===== Supplied records =====

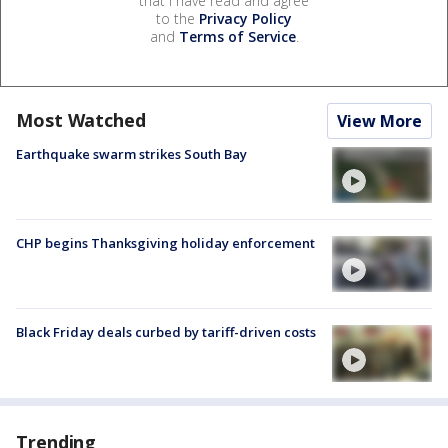
that I have read and agree
to the
Privacy Policy
and
Terms of Service
.
Most Watched
View More
Earthquake swarm strikes South Bay
CHP begins Thanksgiving holiday enforcement
Black Friday deals curbed by tariff-driven costs
Trending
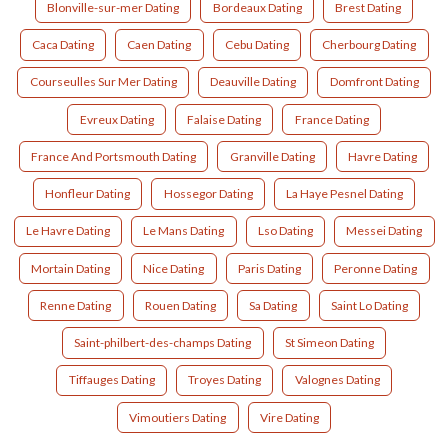
Blonville-sur-mer Dating
Bordeaux Dating
Brest Dating
Caca Dating
Caen Dating
Cebu Dating
Cherbourg Dating
Courseulles Sur Mer Dating
Deauville Dating
Domfront Dating
Evreux Dating
Falaise Dating
France Dating
France And Portsmouth Dating
Granville Dating
Havre Dating
Honfleur Dating
Hossegor Dating
La Haye Pesnel Dating
Le Havre Dating
Le Mans Dating
Lso Dating
Messei Dating
Mortain Dating
Nice Dating
Paris Dating
Peronne Dating
Renne Dating
Rouen Dating
Sa Dating
Saint Lo Dating
Saint-philbert-des-champs Dating
St Simeon Dating
Tiffauges Dating
Troyes Dating
Valognes Dating
Vimoutiers Dating
Vire Dating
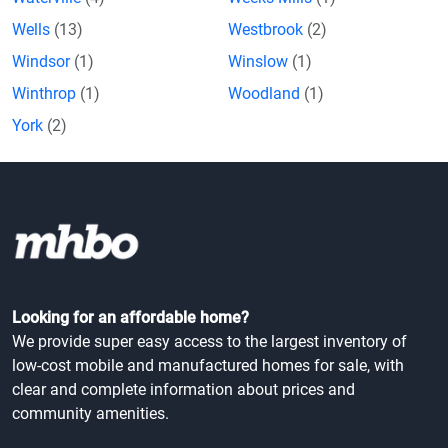
Wells
(13)
Westbrook
(2)
Windsor
(1)
Winslow
(1)
Winthrop
(1)
Woodland
(1)
York
(2)
Looking for an affordable home?
We provide super easy access to the largest inventory of
low-cost mobile and manufactured homes for sale, with
clear and complete information about prices and
community amenities.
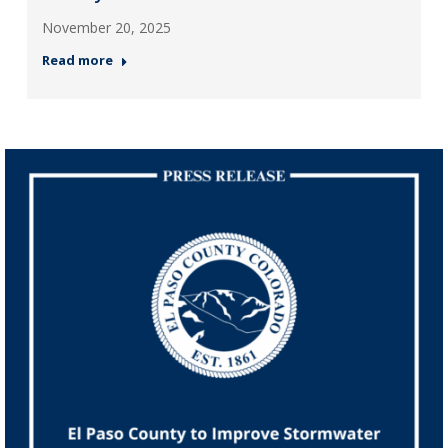
November 20, 2025
Read more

=====

What the task asks -
For every line of the material above that contains the word "Saint", show the line.

Task result -
Saint Lo Dating
Saint-philbert-des-champs Dating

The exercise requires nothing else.